Effect of Time Delay Between Hepatectomy and Beginning of the Perfusion Procedure Upon Human Hepatocyte Cell Viability Following Isolation Procedure.
| Time Delay (hrs) | Median Cell Viability (%) |
| <3 | 53 |
| 3–5 | 25 |
| >5 | 20 |
Effect of Percoll upon Cell Viability and Absolute Cell Count.
| Absolute Cell Count after Preparation×103 | Viability(%) | Absolute Cell Count after Percoll×103 | Viability after Percoll(%) |
| 550(200–200,000) | 35(10–50) | 175(100–400) | 85(55–90) |
The effects of Percoll upon human hepatocyte isolation procedures. We used Percoll after eight human hepatocyte isolation procedures (normal resected liver tissue 1, biliary cirrhosis 5, donor liver tissue 1 and normal benign liver tissue 1). All values are represented as medians and the values in parentheses represent the range.
The Level of Steatosis in Liver Wedges taken from Donor Liver Tissue and Normal Liver Tissue.

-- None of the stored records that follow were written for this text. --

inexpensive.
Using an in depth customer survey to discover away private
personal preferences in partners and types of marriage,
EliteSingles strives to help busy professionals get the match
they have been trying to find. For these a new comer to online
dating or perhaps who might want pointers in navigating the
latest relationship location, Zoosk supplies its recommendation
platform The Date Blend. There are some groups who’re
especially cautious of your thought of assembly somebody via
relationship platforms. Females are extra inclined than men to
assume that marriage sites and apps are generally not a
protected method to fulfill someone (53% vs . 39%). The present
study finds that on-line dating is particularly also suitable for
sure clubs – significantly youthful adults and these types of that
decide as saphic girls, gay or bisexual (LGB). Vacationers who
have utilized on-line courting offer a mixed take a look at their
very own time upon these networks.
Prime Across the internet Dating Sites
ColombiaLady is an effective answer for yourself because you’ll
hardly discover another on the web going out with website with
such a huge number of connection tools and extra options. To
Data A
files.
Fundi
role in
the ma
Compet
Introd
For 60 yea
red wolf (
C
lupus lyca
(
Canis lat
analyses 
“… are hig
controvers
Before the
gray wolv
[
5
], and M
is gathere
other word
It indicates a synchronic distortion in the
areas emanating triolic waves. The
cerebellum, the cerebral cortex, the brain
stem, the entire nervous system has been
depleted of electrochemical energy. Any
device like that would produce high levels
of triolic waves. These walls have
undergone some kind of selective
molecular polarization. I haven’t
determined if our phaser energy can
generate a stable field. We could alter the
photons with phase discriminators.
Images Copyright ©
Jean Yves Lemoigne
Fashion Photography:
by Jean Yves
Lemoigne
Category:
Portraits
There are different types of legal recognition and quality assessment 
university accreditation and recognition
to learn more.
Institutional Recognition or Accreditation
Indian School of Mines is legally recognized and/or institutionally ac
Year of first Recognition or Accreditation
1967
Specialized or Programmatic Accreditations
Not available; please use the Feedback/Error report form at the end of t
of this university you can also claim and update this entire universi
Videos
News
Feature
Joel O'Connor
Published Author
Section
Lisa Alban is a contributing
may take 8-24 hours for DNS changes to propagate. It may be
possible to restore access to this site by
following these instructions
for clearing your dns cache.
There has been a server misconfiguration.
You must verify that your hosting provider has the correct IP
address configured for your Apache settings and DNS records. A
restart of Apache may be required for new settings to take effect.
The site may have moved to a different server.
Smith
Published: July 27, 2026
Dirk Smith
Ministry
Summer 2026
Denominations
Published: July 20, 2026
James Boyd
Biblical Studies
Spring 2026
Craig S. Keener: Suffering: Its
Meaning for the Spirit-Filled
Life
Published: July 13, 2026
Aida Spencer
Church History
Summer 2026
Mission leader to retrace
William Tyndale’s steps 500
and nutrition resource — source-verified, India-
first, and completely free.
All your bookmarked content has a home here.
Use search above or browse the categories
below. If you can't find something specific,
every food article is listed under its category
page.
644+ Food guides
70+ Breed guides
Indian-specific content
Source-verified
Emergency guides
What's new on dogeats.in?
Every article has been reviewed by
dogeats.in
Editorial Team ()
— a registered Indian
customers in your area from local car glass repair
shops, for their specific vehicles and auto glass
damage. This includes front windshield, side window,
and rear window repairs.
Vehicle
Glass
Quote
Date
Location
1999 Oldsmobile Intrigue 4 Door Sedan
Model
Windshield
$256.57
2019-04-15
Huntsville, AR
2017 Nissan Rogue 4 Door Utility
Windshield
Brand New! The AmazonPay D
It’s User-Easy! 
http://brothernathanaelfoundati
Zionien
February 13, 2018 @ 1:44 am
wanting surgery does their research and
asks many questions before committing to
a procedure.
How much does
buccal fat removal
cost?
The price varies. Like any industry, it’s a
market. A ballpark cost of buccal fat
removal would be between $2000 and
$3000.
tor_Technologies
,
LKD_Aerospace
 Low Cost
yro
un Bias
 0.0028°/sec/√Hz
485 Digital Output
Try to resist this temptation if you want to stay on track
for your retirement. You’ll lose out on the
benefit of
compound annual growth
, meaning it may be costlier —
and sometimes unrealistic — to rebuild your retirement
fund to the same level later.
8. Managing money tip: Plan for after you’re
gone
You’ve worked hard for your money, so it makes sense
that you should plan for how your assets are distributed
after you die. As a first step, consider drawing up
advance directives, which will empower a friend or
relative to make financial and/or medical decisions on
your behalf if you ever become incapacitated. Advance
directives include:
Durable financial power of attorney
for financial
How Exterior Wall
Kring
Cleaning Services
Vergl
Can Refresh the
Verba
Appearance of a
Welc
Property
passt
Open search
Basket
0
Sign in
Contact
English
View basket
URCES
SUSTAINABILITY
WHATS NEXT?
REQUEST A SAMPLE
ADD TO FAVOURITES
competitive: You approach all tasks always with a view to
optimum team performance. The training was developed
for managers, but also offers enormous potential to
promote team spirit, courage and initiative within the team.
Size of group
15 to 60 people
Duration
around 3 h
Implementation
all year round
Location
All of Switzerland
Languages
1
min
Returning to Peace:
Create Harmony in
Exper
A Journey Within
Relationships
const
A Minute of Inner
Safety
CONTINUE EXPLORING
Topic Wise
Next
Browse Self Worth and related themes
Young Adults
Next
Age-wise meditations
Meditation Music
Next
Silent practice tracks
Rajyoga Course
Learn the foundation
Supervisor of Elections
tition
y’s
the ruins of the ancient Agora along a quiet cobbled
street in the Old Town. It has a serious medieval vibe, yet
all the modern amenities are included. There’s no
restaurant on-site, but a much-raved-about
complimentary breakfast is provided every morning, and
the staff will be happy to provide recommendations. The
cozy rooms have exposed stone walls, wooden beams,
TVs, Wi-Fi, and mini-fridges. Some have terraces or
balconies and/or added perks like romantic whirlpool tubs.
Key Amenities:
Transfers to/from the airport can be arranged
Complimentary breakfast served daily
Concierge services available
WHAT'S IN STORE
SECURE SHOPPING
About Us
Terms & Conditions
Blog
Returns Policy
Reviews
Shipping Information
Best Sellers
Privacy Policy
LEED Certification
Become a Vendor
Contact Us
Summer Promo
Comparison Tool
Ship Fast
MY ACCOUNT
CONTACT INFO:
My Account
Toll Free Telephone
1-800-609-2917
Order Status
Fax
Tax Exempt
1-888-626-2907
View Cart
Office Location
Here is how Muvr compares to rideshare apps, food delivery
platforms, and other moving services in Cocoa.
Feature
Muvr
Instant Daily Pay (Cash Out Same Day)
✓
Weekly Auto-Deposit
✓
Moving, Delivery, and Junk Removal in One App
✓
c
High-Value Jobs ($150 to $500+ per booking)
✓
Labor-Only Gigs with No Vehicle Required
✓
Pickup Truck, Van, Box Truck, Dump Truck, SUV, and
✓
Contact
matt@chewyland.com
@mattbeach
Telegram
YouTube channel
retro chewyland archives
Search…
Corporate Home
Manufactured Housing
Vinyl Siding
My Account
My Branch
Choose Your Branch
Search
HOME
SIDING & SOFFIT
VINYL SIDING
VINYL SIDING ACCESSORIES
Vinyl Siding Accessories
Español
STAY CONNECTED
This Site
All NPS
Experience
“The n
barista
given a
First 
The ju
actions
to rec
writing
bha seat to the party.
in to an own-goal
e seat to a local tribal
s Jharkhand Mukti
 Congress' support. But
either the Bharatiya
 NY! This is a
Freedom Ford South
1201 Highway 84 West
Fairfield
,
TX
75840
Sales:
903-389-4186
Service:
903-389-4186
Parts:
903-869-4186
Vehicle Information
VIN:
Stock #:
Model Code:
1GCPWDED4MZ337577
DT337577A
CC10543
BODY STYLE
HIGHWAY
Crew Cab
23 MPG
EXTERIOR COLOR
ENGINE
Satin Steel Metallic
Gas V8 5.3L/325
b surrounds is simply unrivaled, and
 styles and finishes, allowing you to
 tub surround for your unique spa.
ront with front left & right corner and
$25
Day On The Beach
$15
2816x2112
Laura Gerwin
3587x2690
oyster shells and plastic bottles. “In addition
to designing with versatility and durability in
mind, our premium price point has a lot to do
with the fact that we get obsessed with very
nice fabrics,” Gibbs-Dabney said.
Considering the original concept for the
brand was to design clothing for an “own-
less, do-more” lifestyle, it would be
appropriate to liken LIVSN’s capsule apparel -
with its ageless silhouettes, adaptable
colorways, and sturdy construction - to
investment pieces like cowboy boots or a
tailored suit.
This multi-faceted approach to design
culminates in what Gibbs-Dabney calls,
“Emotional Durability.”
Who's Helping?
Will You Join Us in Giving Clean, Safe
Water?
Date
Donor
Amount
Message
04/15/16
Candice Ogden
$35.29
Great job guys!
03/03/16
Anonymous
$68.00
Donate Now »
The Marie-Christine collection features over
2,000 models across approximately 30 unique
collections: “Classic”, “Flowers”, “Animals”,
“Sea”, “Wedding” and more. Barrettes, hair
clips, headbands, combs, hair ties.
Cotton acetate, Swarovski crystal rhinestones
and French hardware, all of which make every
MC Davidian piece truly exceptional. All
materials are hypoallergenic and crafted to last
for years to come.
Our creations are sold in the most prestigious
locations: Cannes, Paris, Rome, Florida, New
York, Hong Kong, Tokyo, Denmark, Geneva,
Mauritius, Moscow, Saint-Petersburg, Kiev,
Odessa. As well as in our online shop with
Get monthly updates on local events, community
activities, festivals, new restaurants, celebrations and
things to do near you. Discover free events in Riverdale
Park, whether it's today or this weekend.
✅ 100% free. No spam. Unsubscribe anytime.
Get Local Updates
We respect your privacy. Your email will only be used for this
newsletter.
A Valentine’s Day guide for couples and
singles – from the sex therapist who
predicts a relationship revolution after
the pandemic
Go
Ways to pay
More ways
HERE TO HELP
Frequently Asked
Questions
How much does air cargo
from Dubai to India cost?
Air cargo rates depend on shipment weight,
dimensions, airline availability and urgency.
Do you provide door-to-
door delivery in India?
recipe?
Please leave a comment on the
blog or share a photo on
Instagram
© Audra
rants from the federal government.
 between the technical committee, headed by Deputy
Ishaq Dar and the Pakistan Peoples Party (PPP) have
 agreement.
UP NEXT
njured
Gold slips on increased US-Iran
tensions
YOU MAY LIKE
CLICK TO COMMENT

| Minimal/None | Mild | Moderate | Severe | |
| Donor liver tissue (n = 6) | 1 | 1 | 3 | 1 |
| Normal liver tissue (n = 12) | 10 | 1 | 1 | - |
The level of steatosis in liver wedges taken from normal liver tissue. The level of steatosis was classified as minimal/none = 0–5%, mild = 5–33%, moderate = 33–66% and severe = ≥66% after histological analysis of paraffin embedded sections. We were unable to classify the level of steatosis in three liver wedges (1 donor liver and 2 normal livers) as the tissue from those particular livers was not available. n, number of cases.